Stored dataset items
* * * * *

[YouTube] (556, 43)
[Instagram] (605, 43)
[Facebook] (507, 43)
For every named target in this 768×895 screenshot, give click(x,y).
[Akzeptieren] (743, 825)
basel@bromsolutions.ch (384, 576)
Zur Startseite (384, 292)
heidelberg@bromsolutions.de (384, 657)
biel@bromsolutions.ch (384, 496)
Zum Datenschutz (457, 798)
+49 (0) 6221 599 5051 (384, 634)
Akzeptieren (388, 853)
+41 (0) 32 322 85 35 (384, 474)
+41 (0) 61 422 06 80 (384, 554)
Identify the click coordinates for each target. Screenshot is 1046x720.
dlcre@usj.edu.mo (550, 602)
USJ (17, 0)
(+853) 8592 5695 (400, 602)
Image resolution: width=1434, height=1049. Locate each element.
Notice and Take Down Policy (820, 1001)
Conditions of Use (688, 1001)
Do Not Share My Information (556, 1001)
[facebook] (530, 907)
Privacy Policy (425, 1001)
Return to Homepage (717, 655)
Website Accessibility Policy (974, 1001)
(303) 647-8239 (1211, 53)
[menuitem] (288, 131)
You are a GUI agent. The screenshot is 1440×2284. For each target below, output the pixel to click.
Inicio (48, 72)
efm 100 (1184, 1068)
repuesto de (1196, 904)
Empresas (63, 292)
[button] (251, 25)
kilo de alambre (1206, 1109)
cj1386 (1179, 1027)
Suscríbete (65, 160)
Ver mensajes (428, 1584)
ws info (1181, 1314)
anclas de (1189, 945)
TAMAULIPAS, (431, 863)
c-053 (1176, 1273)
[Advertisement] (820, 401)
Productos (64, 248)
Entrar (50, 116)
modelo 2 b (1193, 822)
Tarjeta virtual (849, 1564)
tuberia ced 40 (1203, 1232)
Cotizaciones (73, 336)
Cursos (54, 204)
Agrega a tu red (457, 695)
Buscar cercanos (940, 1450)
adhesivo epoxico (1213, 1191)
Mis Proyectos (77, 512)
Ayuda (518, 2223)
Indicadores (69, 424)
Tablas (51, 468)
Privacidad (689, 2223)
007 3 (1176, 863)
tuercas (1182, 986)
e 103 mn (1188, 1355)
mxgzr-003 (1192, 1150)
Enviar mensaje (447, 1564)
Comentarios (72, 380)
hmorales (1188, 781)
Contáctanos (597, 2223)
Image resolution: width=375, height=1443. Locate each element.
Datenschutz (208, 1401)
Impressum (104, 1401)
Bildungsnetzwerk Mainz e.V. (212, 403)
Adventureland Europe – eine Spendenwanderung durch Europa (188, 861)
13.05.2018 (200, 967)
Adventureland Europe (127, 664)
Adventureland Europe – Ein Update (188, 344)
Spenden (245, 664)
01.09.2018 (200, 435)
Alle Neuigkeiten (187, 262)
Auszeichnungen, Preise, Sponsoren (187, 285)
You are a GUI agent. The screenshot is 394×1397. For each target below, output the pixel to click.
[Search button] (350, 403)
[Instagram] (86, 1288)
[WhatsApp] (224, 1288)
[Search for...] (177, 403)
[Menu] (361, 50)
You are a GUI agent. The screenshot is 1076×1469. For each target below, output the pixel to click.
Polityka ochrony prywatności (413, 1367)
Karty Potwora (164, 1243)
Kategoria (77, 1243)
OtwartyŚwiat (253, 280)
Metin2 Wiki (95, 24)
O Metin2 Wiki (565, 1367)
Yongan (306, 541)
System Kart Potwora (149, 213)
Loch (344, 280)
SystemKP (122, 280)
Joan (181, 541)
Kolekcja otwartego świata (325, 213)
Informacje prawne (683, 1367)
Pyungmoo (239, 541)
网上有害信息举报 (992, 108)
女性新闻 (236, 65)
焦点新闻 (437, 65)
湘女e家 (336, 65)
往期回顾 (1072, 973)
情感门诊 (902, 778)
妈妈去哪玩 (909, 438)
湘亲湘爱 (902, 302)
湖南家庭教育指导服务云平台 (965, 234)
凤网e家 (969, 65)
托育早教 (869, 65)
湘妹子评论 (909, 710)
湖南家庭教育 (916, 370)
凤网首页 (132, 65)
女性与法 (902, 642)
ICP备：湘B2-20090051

* * * * *

## What the task requires
Copy each line of the data exactly, leaving nothing out.

## Solution to this task
[YouTube] (556, 43)
[Instagram] (605, 43)
[Facebook] (507, 43)
For every named target in this 768×895 screenshot, give click(x,y).
[Akzeptieren] (743, 825)
basel@bromsolutions.ch (384, 576)
Zur Startseite (384, 292)
heidelberg@bromsolutions.de (384, 657)
biel@bromsolutions.ch (384, 496)
Zum Datenschutz (457, 798)
+49 (0) 6221 599 5051 (384, 634)
Akzeptieren (388, 853)
+41 (0) 32 322 85 35 (384, 474)
+41 (0) 61 422 06 80 (384, 554)
Identify the click coordinates for each target. Screenshot is 1046x720.
dlcre@usj.edu.mo (550, 602)
USJ (17, 0)
(+853) 8592 5695 (400, 602)
Image resolution: width=1434, height=1049. Locate each element.
Notice and Take Down Policy (820, 1001)
Conditions of Use (688, 1001)
Do Not Share My Information (556, 1001)
[facebook] (530, 907)
Privacy Policy (425, 1001)
Return to Homepage (717, 655)
Website Accessibility Policy (974, 1001)
(303) 647-8239 (1211, 53)
[menuitem] (288, 131)
You are a GUI agent. The screenshot is 1440×2284. For each target below, output the pixel to click.
Inicio (48, 72)
efm 100 (1184, 1068)
repuesto de (1196, 904)
Empresas (63, 292)
[button] (251, 25)
kilo de alambre (1206, 1109)
cj1386 (1179, 1027)
Suscríbete (65, 160)
Ver mensajes (428, 1584)
ws info (1181, 1314)
anclas de (1189, 945)
TAMAULIPAS, (431, 863)
c-053 (1176, 1273)
[Advertisement] (820, 401)
Productos (64, 248)
Entrar (50, 116)
modelo 2 b (1193, 822)
Tarjeta virtual (849, 1564)
tuberia ced 40 (1203, 1232)
Cotizaciones (73, 336)
Cursos (54, 204)
Agrega a tu red (457, 695)
Buscar cercanos (940, 1450)
adhesivo epoxico (1213, 1191)
Mis Proyectos (77, 512)
Ayuda (518, 2223)
Indicadores (69, 424)
Tablas (51, 468)
Privacidad (689, 2223)
007 3 (1176, 863)
tuercas (1182, 986)
e 103 mn (1188, 1355)
mxgzr-003 (1192, 1150)
Enviar mensaje (447, 1564)
Comentarios (72, 380)
hmorales (1188, 781)
Contáctanos (597, 2223)
Image resolution: width=375, height=1443. Locate each element.
Datenschutz (208, 1401)
Impressum (104, 1401)
Bildungsnetzwerk Mainz e.V. (212, 403)
Adventureland Europe – eine Spendenwanderung durch Europa (188, 861)
13.05.2018 (200, 967)
Adventureland Europe (127, 664)
Adventureland Europe – Ein Update (188, 344)
Spenden (245, 664)
01.09.2018 (200, 435)
Alle Neuigkeiten (187, 262)
Auszeichnungen, Preise, Sponsoren (187, 285)
You are a GUI agent. The screenshot is 394×1397. For each target below, output the pixel to click.
[Search button] (350, 403)
[Instagram] (86, 1288)
[WhatsApp] (224, 1288)
[Search for...] (177, 403)
[Menu] (361, 50)
You are a GUI agent. The screenshot is 1076×1469. For each target below, output the pixel to click.
Polityka ochrony prywatności (413, 1367)
Karty Potwora (164, 1243)
Kategoria (77, 1243)
OtwartyŚwiat (253, 280)
Metin2 Wiki (95, 24)
O Metin2 Wiki (565, 1367)
Yongan (306, 541)
System Kart Potwora (149, 213)
Loch (344, 280)
SystemKP (122, 280)
Joan (181, 541)
Kolekcja otwartego świata (325, 213)
Informacje prawne (683, 1367)
Pyungmoo (239, 541)
网上有害信息举报 (992, 108)
女性新闻 (236, 65)
焦点新闻 (437, 65)
湘女e家 (336, 65)
往期回顾 (1072, 973)
情感门诊 (902, 778)
妈妈去哪玩 (909, 438)
湘亲湘爱 (902, 302)
湖南家庭教育指导服务云平台 (965, 234)
凤网e家 (969, 65)
托育早教 (869, 65)
湘妹子评论 (909, 710)
湖南家庭教育 (916, 370)
凤网首页 (132, 65)
女性与法 (902, 642)
ICP备：湘B2-20090051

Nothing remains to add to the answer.